After a brief hiatus, The Internet Report returns in a refreshed bi-monthly format, but with the same insights and analysis on outage and disruption events that you’ve come to expect. Let’s resume by analyzing a series of power problems that led to some shutdowns of IT systems. But, before discussing that, let’s look back at the outages over the previous months.
Internet Outage Trends
In July, we saw global outages rise from 247 to 283 — a 15% increase compared to the previous week. This was reflected in the U.S., where outages rose from 92 to 148 — a 61% increase compared to the previous week. This was followed by two consecutive weeks of decreases, with total global outages dropping from 283 to 272 — a 4% decrease when compared to the week beginning June 27th. This downward trend was again reflected domestically in the U.S., where outages dropped from 148 to 88 — a 41% decrease compared to the week beginning June 27th.
This downward trend came to an end the week beginning July 18th, with total outages rising from 272 to 285 — a 5% increase — and U.S. outages rising from 88 to 122 — a 39% increase when compared to the week prior. This increase was immediately followed by three weeks of successive decreases, with total outages dropping from 285 to 256 — a 10% decrease compared to the week beginning July 18th. However, this trend was not reflected in the U.S. outages, where an initial drop from 122 to 98 — a 20% decrease compared to the previous week — was then followed by an increase in outages, rising from 98 to 103 — a 5% increase when compared to the week beginning July 25th, before again dropping from 103 to 93 — a 10% decrease compared to the previous week.
A Summer of Power Outages
It’s actually quite rare these days to read about data center incidents. After all, these are facilities that, for decades, have been designed to be fault resilient, often with two (or more) sets of independent power sources to ensure service continuity.

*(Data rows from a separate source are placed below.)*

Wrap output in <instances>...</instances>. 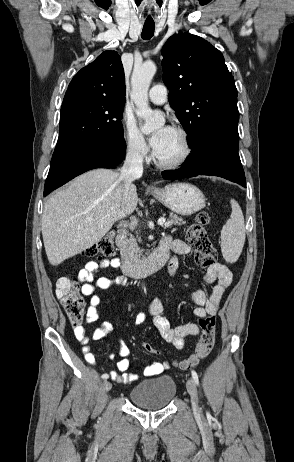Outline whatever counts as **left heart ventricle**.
Instances as JSON below:
<instances>
[{
	"label": "left heart ventricle",
	"instance_id": "left-heart-ventricle-1",
	"mask_svg": "<svg viewBox=\"0 0 294 462\" xmlns=\"http://www.w3.org/2000/svg\"><path fill=\"white\" fill-rule=\"evenodd\" d=\"M183 150L184 147L181 137L172 129L156 155L163 161H172L179 158Z\"/></svg>",
	"mask_w": 294,
	"mask_h": 462
}]
</instances>
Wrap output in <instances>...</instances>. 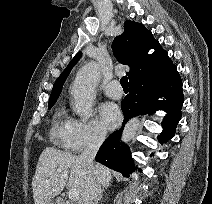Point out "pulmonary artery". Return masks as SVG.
I'll list each match as a JSON object with an SVG mask.
<instances>
[{
	"label": "pulmonary artery",
	"mask_w": 212,
	"mask_h": 204,
	"mask_svg": "<svg viewBox=\"0 0 212 204\" xmlns=\"http://www.w3.org/2000/svg\"><path fill=\"white\" fill-rule=\"evenodd\" d=\"M104 93L112 99H120L122 97V88L118 81L110 82L104 89Z\"/></svg>",
	"instance_id": "obj_1"
}]
</instances>
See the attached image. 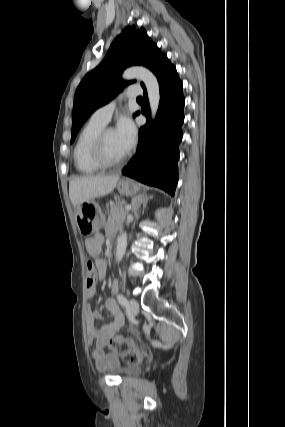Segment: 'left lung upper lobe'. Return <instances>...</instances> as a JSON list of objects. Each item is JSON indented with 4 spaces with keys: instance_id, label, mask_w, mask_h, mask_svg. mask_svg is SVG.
<instances>
[{
    "instance_id": "1",
    "label": "left lung upper lobe",
    "mask_w": 285,
    "mask_h": 427,
    "mask_svg": "<svg viewBox=\"0 0 285 427\" xmlns=\"http://www.w3.org/2000/svg\"><path fill=\"white\" fill-rule=\"evenodd\" d=\"M165 56L143 28H124L113 41L102 63L83 78L76 90L71 143L88 117L128 84L120 77L126 67L143 65L154 72ZM141 85L144 86L143 83Z\"/></svg>"
}]
</instances>
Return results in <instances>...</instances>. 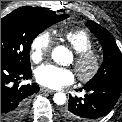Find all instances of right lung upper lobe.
Wrapping results in <instances>:
<instances>
[{
	"label": "right lung upper lobe",
	"instance_id": "cb5924a9",
	"mask_svg": "<svg viewBox=\"0 0 122 122\" xmlns=\"http://www.w3.org/2000/svg\"><path fill=\"white\" fill-rule=\"evenodd\" d=\"M27 9H30L36 13L42 14V15H52L55 14V12L51 11V10H45L43 8L40 7H29V6H25Z\"/></svg>",
	"mask_w": 122,
	"mask_h": 122
}]
</instances>
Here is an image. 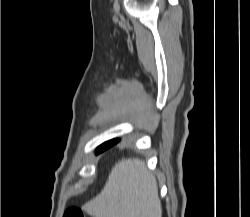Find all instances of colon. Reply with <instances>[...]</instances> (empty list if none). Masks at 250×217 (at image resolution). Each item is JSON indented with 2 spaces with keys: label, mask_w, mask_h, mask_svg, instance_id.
Listing matches in <instances>:
<instances>
[{
  "label": "colon",
  "mask_w": 250,
  "mask_h": 217,
  "mask_svg": "<svg viewBox=\"0 0 250 217\" xmlns=\"http://www.w3.org/2000/svg\"><path fill=\"white\" fill-rule=\"evenodd\" d=\"M63 217H85L84 213L79 208H69L63 215Z\"/></svg>",
  "instance_id": "5ec220e1"
}]
</instances>
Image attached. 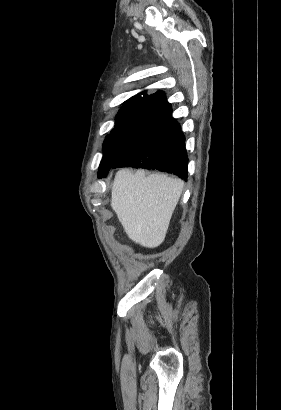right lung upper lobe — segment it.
<instances>
[{"mask_svg":"<svg viewBox=\"0 0 281 410\" xmlns=\"http://www.w3.org/2000/svg\"><path fill=\"white\" fill-rule=\"evenodd\" d=\"M128 105L149 106L171 112V105L165 99V94L162 91H158L152 95H147L146 91H143L141 94L139 93L131 97L122 104V106Z\"/></svg>","mask_w":281,"mask_h":410,"instance_id":"cb5924a9","label":"right lung upper lobe"}]
</instances>
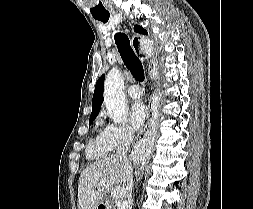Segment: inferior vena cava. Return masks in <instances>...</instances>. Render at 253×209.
<instances>
[{"instance_id": "inferior-vena-cava-1", "label": "inferior vena cava", "mask_w": 253, "mask_h": 209, "mask_svg": "<svg viewBox=\"0 0 253 209\" xmlns=\"http://www.w3.org/2000/svg\"><path fill=\"white\" fill-rule=\"evenodd\" d=\"M133 138H134V134L132 131L125 132V134L123 135V138H122V142H121L120 146L117 148V151L115 154V157L123 160L128 167V171H129L128 187H129V200L130 201L132 198V189H133V175H132L133 170L130 165V162L127 159V151L130 148ZM129 209H131L130 205H129Z\"/></svg>"}]
</instances>
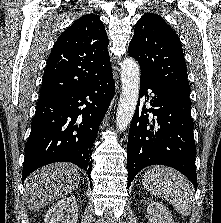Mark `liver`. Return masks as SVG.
Masks as SVG:
<instances>
[{
    "label": "liver",
    "mask_w": 221,
    "mask_h": 223,
    "mask_svg": "<svg viewBox=\"0 0 221 223\" xmlns=\"http://www.w3.org/2000/svg\"><path fill=\"white\" fill-rule=\"evenodd\" d=\"M79 182L80 174L70 163L50 164L36 170L25 181V196L30 211L36 212L70 194Z\"/></svg>",
    "instance_id": "obj_1"
}]
</instances>
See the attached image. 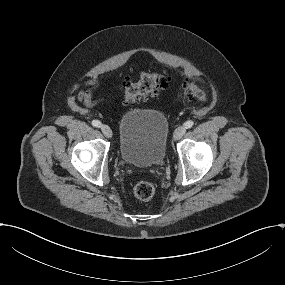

Best practice dictates regular test runs of secondary power infrastructure—the uninterruptible power supply (UPS) batteries and generators—to try to ensure the data center’s load fails over correctly to backup power in the event the main power is out. Of course, despite best intentions and regular failover test runs, reports of a power loss leading to a partial or entire data center outage are not uncommon; situations where the UPS fails to pick up compute load while the generator starts, or perhaps more commonly, where the generator fails to start up, leaving servers without an alternative power source altogether.
The past several weeks have seen several data centers experience outages, due to either a loss of power or a loss of cooling (which led to racks and floors getting powered down).
On July 28, a 20-minute power loss in one availability zone of AWS US-EAST-2 led to hours of problems for some customers. It wasn’t just EC2 instances that were impacted; the outage took out dozens of AWS services, as well, and that interrupted a lot of backend processes. Customers who use one of these services as an architectural component of a web application or process might have seen that the entire app or process stopped working. Applications like Webex, Okta, Splunk, BambooHR, and others were all affected to some degree by this scenario.
It’s unclear what led to the initial loss of power in part of the data center, as a detailed post-incident report hasn’t been circulated. However, it’s clear the shutdown led to a lengthy recovery time for some customers, particularly for those who rely heavily on the affected AZ.
We often discuss the importance of redundancy in cloud setups in case something goes wrong. Still, the reality is that redundant capacity in the cloud can be expensive, and it may not be an option for smaller organizations. For companies that can’t justify multi-AZ or multi-region redundancy, it is critical that they improve their visibility into their setups so they can detect the start of problems early. Visibility, in this case, may be the most cost-effective insurance policy for cost-constrained public cloud users.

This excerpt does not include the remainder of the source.